Het besluit tot terugvordering van € 3.319 aan te veel uitgekeerde voorschotten is evenwel genomen in strijd met artikel 26, tweede lid van de Awir. Daarom zal de rechtbank het beroep gegrond verklaren voor zover dat is gericht tegen het terugvorderingsbesluit. De rechtbank zal het bestreden besluit vernietigen voor zover daarbij is besloten tot terugvordering van € 3.319.
Gelet op de informatie die zich in het dossier bevindt over de financiële situatie van eiseres, en hetgeen ter zitting daarover is gebleken zoals hiervoor overwogen, zal de rechtbank zelf in de zaak voorzien. Zij zal het bezwaar tegen de terugvordering gegrond verklaren, het primaire besluit tot terugvordering herroepen, en de terugvordering van de huurtoeslag in het berekeningsjaar 2019 op nihil vaststellen. Ook zal de rechtbank bepalen dat deze uitspraak in de plaats treedt van het vernietigde gedeelte van het bestreden besluit.
6. Omdat de rechtbank het beroep gedeeltelijk gegrond zal verklaren, zal zij bepalen dat verweerder aan eiseres het door haar betaalde griffierecht vergoedt.
7. Eiseres heeft verzocht om veroordeling van verweerder in de proceskosten. Volgens het daartoe ingediende formulier gaat het om € 35,84 aan reis- en verblijfkosten. Omdat dit bedrag lager is dan de reiskosten per openbaar middel van vervoer, laagste klasse, zal de rechtbank verweerder veroordelen in betaling van het gehele bedrag (artikel 1, eerste lid, onderdeel d., en artikel 2, eerste lid, onderdeel d., van het Besluit proceskosten bestuursrecht, met overeenkomstige toepassing van artikel 11, eerste lid, onderdeel d., van het Besluit tarieven in strafzaken 2003).
Beslissing
- verklaart het beroep, voor zover dat is gericht tegen het besluit tot vaststelling van het recht op huurtoeslag over het berekeningsjaar 2019, ongegrond;
- verklaart het beroep, voor zover dat is gericht tegen het terugvorderingsbesluit, gegrond;
- vernietigt het bestreden besluit voor zover daarbij is besloten tot terugvordering van € 3.319;
- verklaart het bezwaar tegen de terugvordering gegrond;
- herroept het primaire besluit tot terugvordering en stelt de terugvordering van de huurtoeslag in het berekeningsjaar 2019 vast op nihil;
- bepaalt dat deze uitspraak in de plaats treedt van het vernietigde gedeelte van het bestreden besluit;
- draagt verweerder op het betaalde griffierecht van € 49 (zegge: negenenveertig euro) aan eiseres te vergoeden;
- veroordeelt verweerder in de proceskosten van eiseres tot een bedrag van € 35,84 (zegge: vijfendertig euro en vierentachtig centen).

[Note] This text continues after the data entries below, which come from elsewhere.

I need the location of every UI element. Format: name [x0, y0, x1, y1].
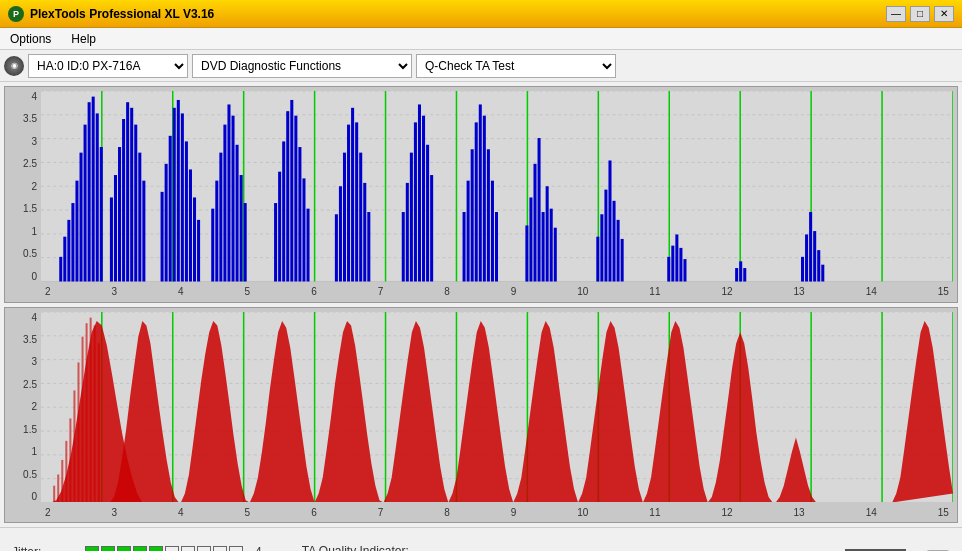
chart-wrapper: 4 3.5 3 2.5 2 1.5 1 0.5 0 — [4, 86, 958, 523]
top-chart-x-axis: 2 3 4 5 6 7 8 9 10 11 12 13 14 15 — [41, 282, 953, 302]
svg-rect-165 — [73, 390, 75, 502]
svg-rect-29 — [88, 102, 91, 281]
svg-rect-58 — [236, 145, 239, 282]
menu-options[interactable]: Options — [4, 30, 57, 48]
jitter-row: Jitter: 4 — [12, 545, 262, 552]
minimize-button[interactable]: — — [886, 6, 906, 22]
maximize-button[interactable]: □ — [910, 6, 930, 22]
svg-rect-97 — [529, 197, 532, 281]
svg-rect-34 — [114, 175, 117, 281]
bottom-chart-inner — [41, 312, 953, 503]
svg-rect-111 — [667, 257, 670, 282]
svg-rect-72 — [343, 153, 346, 282]
svg-marker-148 — [110, 320, 179, 502]
svg-rect-120 — [805, 234, 808, 281]
jitter-seg-10 — [229, 546, 243, 552]
jitter-progress — [85, 546, 243, 552]
svg-rect-96 — [525, 225, 528, 281]
svg-rect-169 — [90, 317, 92, 502]
svg-rect-109 — [617, 220, 620, 282]
menu-help[interactable]: Help — [65, 30, 102, 48]
svg-rect-39 — [134, 125, 137, 282]
svg-rect-170 — [94, 325, 96, 502]
top-chart-inner — [41, 91, 953, 282]
svg-rect-44 — [169, 136, 172, 282]
main-content: 4 3.5 3 2.5 2 1.5 1 0.5 0 — [0, 82, 962, 527]
svg-rect-22 — [59, 257, 62, 282]
svg-rect-93 — [487, 149, 490, 281]
svg-rect-167 — [82, 336, 84, 502]
svg-rect-91 — [479, 104, 482, 281]
svg-rect-105 — [600, 214, 603, 281]
svg-rect-66 — [294, 116, 297, 282]
svg-rect-59 — [240, 175, 243, 281]
jitter-seg-5 — [149, 546, 163, 552]
svg-rect-38 — [130, 108, 133, 282]
svg-rect-98 — [533, 164, 536, 282]
svg-rect-84 — [422, 116, 425, 282]
svg-rect-117 — [739, 261, 742, 281]
svg-rect-163 — [65, 440, 67, 502]
svg-rect-40 — [138, 153, 141, 282]
svg-rect-32 — [100, 147, 103, 281]
jitter-value: 4 — [255, 545, 262, 552]
bottom-chart-y-axis: 4 3.5 3 2.5 2 1.5 1 0.5 0 — [5, 312, 41, 503]
svg-rect-99 — [538, 138, 541, 281]
svg-rect-48 — [185, 141, 188, 281]
svg-marker-157 — [708, 332, 773, 502]
jitter-seg-2 — [101, 546, 115, 552]
svg-rect-87 — [463, 212, 466, 281]
svg-rect-46 — [177, 100, 180, 282]
menu-bar: Options Help — [0, 28, 962, 50]
jitter-seg-4 — [133, 546, 147, 552]
svg-rect-47 — [181, 113, 184, 281]
svg-rect-31 — [96, 113, 99, 281]
toolbar: ◉ HA:0 ID:0 PX-716A DVD Diagnostic Funct… — [0, 50, 962, 82]
svg-rect-33 — [110, 197, 113, 281]
svg-rect-45 — [173, 108, 176, 282]
svg-rect-119 — [801, 257, 804, 282]
bottom-chart-container: 4 3.5 3 2.5 2 1.5 1 0.5 0 — [4, 307, 958, 524]
metrics-section: Jitter: 4 Peak Shift: — [12, 545, 262, 552]
svg-rect-65 — [290, 100, 293, 282]
drive-select-wrapper: ◉ HA:0 ID:0 PX-716A — [4, 54, 188, 78]
svg-rect-161 — [57, 474, 59, 502]
svg-rect-53 — [215, 181, 218, 282]
close-button[interactable]: ✕ — [934, 6, 954, 22]
svg-rect-88 — [467, 181, 470, 282]
svg-rect-166 — [77, 362, 79, 502]
svg-rect-106 — [604, 190, 607, 282]
svg-rect-51 — [197, 220, 200, 282]
svg-rect-102 — [550, 209, 553, 282]
bottom-panel: Jitter: 4 Peak Shift: — [0, 527, 962, 551]
svg-rect-50 — [193, 197, 196, 281]
top-chart-svg — [41, 91, 953, 282]
svg-rect-24 — [67, 220, 70, 282]
svg-rect-49 — [189, 169, 192, 281]
svg-rect-79 — [402, 212, 405, 281]
svg-rect-86 — [430, 175, 433, 281]
jitter-seg-3 — [117, 546, 131, 552]
function-dropdown[interactable]: DVD Diagnostic Functions — [192, 54, 412, 78]
svg-rect-70 — [335, 214, 338, 281]
jitter-seg-7 — [181, 546, 195, 552]
ta-quality-section: TA Quality Indicator: Good — [302, 544, 409, 552]
svg-rect-67 — [298, 147, 301, 281]
svg-rect-68 — [302, 178, 305, 281]
svg-rect-90 — [475, 122, 478, 281]
title-bar-left: P PlexTools Professional XL V3.16 — [8, 6, 214, 22]
svg-marker-158 — [776, 437, 817, 502]
svg-rect-55 — [223, 125, 226, 282]
svg-rect-61 — [274, 203, 277, 281]
svg-rect-76 — [359, 153, 362, 282]
drive-dropdown[interactable]: HA:0 ID:0 PX-716A — [28, 54, 188, 78]
svg-rect-75 — [355, 122, 358, 281]
svg-rect-171 — [98, 343, 100, 502]
test-dropdown[interactable]: Q-Check TA Test — [416, 54, 616, 78]
svg-rect-43 — [165, 164, 168, 282]
svg-rect-73 — [347, 125, 350, 282]
svg-rect-71 — [339, 186, 342, 281]
svg-marker-154 — [513, 320, 578, 502]
title-bar: P PlexTools Professional XL V3.16 — □ ✕ — [0, 0, 962, 28]
svg-rect-118 — [743, 268, 746, 281]
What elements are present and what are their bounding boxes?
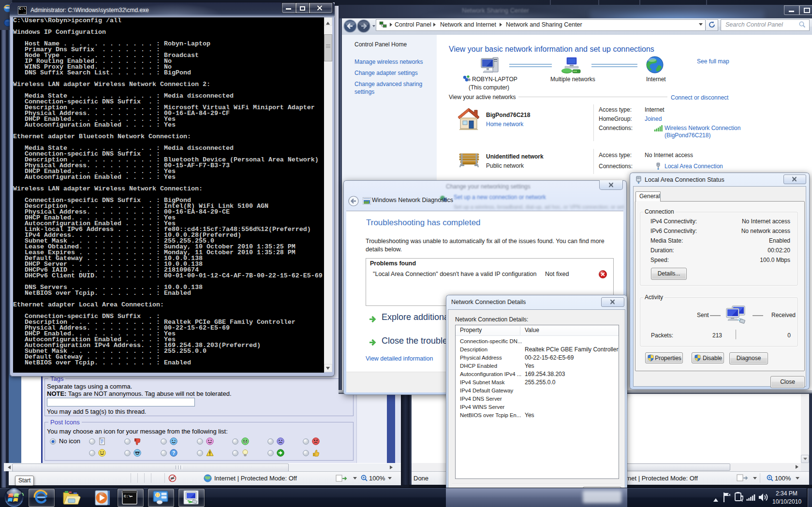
svg-text:?: ?: [172, 450, 175, 456]
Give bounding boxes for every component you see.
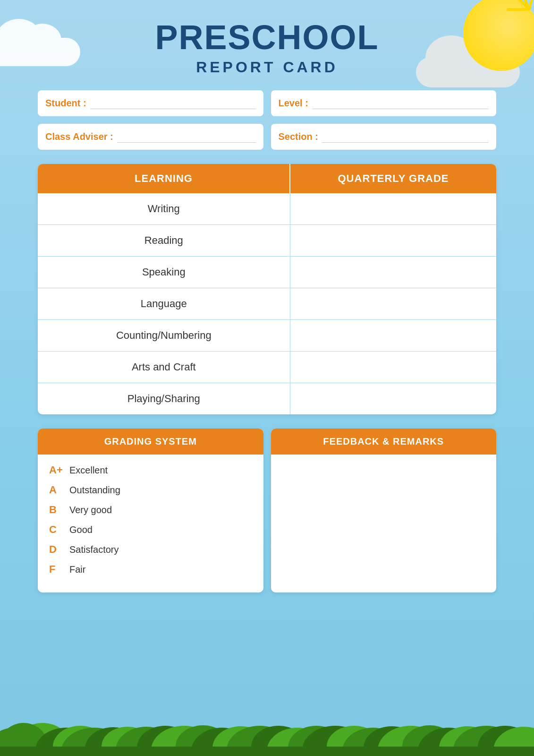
bottom-section: GRADING SYSTEM A+ Excellent A Outstandin…: [38, 429, 496, 593]
grade-item: A Outstanding: [49, 484, 252, 496]
grade-letter: B: [49, 504, 66, 516]
table-row: Speaking: [38, 257, 496, 288]
main-content: PRESCHOOL REPORT CARD Student : Level : …: [0, 0, 534, 611]
quarterly-grade-header: QUARTERLY GRADE: [290, 164, 496, 193]
grade-item: F Fair: [49, 563, 252, 576]
level-label: Level :: [279, 98, 308, 109]
info-section: Student : Level : Class Adviser : Sectio…: [38, 90, 496, 150]
grade-letter: A: [49, 484, 66, 496]
grade-table: LEARNING QUARTERLY GRADE Writing Reading…: [38, 164, 496, 414]
level-field: Level :: [271, 90, 497, 116]
student-value[interactable]: [90, 98, 256, 109]
grade-letter: A+: [49, 464, 66, 476]
class-adviser-label: Class Adviser :: [45, 131, 113, 142]
grade-description: Fair: [69, 564, 85, 575]
subject-cell: Playing/Sharing: [38, 383, 290, 415]
grade-cell[interactable]: [290, 383, 496, 415]
student-label: Student :: [45, 98, 86, 109]
grading-system-header: GRADING SYSTEM: [38, 429, 263, 455]
learning-header: LEARNING: [38, 164, 290, 193]
table-row: Language: [38, 288, 496, 320]
subject-cell: Counting/Numbering: [38, 320, 290, 352]
grade-cell[interactable]: [290, 288, 496, 320]
svg-rect-34: [0, 747, 534, 756]
grade-description: Satisfactory: [69, 544, 119, 555]
grade-item: A+ Excellent: [49, 464, 252, 476]
feedback-card: FEEDBACK & REMARKS: [271, 429, 497, 593]
section-field: Section :: [271, 124, 497, 150]
subject-cell: Writing: [38, 193, 290, 225]
grade-cell[interactable]: [290, 257, 496, 288]
grade-letter: F: [49, 563, 66, 576]
class-adviser-value[interactable]: [117, 131, 256, 143]
feedback-header: FEEDBACK & REMARKS: [271, 429, 497, 455]
table-row: Writing: [38, 193, 496, 225]
subject-cell: Speaking: [38, 257, 290, 288]
table-row: Reading: [38, 225, 496, 257]
table-row: Arts and Craft: [38, 352, 496, 383]
bushes-decoration: [0, 699, 534, 756]
main-title: PRESCHOOL: [38, 19, 496, 56]
grade-description: Excellent: [69, 465, 108, 476]
level-value[interactable]: [312, 98, 489, 109]
title-section: PRESCHOOL REPORT CARD: [38, 19, 496, 76]
section-label: Section :: [279, 131, 318, 142]
subject-cell: Arts and Craft: [38, 352, 290, 383]
grading-system-card: GRADING SYSTEM A+ Excellent A Outstandin…: [38, 429, 263, 593]
grade-letter: D: [49, 543, 66, 556]
grade-cell[interactable]: [290, 320, 496, 352]
table-row: Counting/Numbering: [38, 320, 496, 352]
grade-item: D Satisfactory: [49, 543, 252, 556]
subject-cell: Reading: [38, 225, 290, 257]
class-adviser-field: Class Adviser :: [38, 124, 263, 150]
feedback-body[interactable]: [271, 455, 497, 568]
grade-cell[interactable]: [290, 193, 496, 225]
grade-item: B Very good: [49, 504, 252, 516]
grade-description: Outstanding: [69, 485, 120, 496]
sub-title: REPORT CARD: [38, 59, 496, 76]
grade-item: C Good: [49, 524, 252, 536]
subject-cell: Language: [38, 288, 290, 320]
grade-cell[interactable]: [290, 352, 496, 383]
grade-description: Very good: [69, 505, 112, 515]
section-value[interactable]: [322, 131, 489, 143]
grading-system-body: A+ Excellent A Outstanding B Very good C…: [38, 455, 263, 593]
table-row: Playing/Sharing: [38, 383, 496, 415]
grade-description: Good: [69, 524, 93, 535]
grade-letter: C: [49, 524, 66, 536]
student-field: Student :: [38, 90, 263, 116]
grade-cell[interactable]: [290, 225, 496, 257]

Deze uitspraak is gedaan door mr. E.I. Batelaan-Boomsma, rechter, in aanwezigheid van mr. D.H. ter Beek, als griffier, op 7 september 2021. De uitspraak wordt openbaar gemaakt op de eerstvolgende maandag na deze datum.
De rechter is verhinderd de uitspraak te ondertekenen. (Artikel 8:77, derde lid, gelezen in samenhang met artikel 8:11, tweede lid, van de Algemene wet bestuursrecht.)